Weekend Argus (Saturday Edition)
New approach aims to break down barriers
CITY departments are to be aligned to function as area-based teams – each focusing on a quadrant of the city – to combat the bureaucratic “siloism” that impedes development and service delivery.
This was revealed by mayoral committee member for human settlements Benedicta van Minnen.
A common theme of recent Weekend Argus reports on development across the metropole has been criticism by researchers, architects, developers and others of the pattern in local government of new projects being assessed, approved and processed department by department, each operating within its own “silo”.
This caused costly and frustrating delays and tended to dilute over-arching developmental goals – like den- sification, or getting better-located affordable housing off the ground quicker.
Van Minnen told Weekend Argus part of the city’s new organisational development transformation plan was “a rethink of the departmental connections to break down siloism”.
“Government tends to be bad at that, at not talking to each other.
“So this initiative is to improve connectivity to ensure more even development.”
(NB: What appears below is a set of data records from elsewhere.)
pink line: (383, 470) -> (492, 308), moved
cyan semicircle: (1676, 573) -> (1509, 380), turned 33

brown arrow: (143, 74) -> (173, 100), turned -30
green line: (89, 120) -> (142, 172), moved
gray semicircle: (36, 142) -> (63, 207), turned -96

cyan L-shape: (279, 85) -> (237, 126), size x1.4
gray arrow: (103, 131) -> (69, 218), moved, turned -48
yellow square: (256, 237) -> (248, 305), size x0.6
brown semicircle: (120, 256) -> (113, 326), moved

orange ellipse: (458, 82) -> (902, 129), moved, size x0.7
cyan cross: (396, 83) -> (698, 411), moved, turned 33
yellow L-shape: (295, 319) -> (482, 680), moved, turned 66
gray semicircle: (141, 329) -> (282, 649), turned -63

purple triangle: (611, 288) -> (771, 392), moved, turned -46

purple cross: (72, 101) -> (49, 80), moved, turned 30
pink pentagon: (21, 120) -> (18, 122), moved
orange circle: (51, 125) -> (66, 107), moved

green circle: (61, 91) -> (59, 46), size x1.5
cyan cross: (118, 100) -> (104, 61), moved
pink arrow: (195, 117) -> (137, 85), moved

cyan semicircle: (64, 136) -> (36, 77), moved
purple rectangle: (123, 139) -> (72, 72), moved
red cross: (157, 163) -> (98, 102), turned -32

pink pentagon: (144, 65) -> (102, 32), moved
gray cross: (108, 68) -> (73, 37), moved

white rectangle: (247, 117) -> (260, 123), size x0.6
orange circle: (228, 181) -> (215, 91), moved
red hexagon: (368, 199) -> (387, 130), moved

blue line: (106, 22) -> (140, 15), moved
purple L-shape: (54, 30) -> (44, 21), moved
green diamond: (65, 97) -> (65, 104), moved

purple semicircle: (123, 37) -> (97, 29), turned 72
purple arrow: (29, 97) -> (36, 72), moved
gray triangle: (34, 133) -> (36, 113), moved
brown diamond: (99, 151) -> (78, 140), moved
Key departments would be re-aligned to work together in focusing on each of the geographical quadrants of the city – east, north, south and west.
“The changes are there to facilitate even-handed and increased service delivery,” Van Minnen said.
She added that flexibility was needed in meeting the demands and needs of a dynamic environment.
“A city is a moving target. It’s evolving all the time, and always changing.”
This was the core principle in the city’s determination to stimulate development along transport routes and steadily improve accessible transport options.
Housing, for instance, could not be divorced from transport, jobs, schools, clinics and shops.
This broader view of development was essential to breaking the inherited patterns of dormitory – latterly RDP – housing estates “on sandy dunes” far from services, jobs or amenities.
“Bringing densities closer to public transport, the corridors of connectivity, is essential.
“This is why we refer to ‘human settlements’… it’s not just houses, but everything that is required for communities to live better and have mobility, to move around the city and become integrated residents of the entire city, which is impossible if they are stuck ‘out there’ somewhere and cannot get anywhere.”
Human movement, she said, was the precondition for “interaction and integration” across all of Cape Town.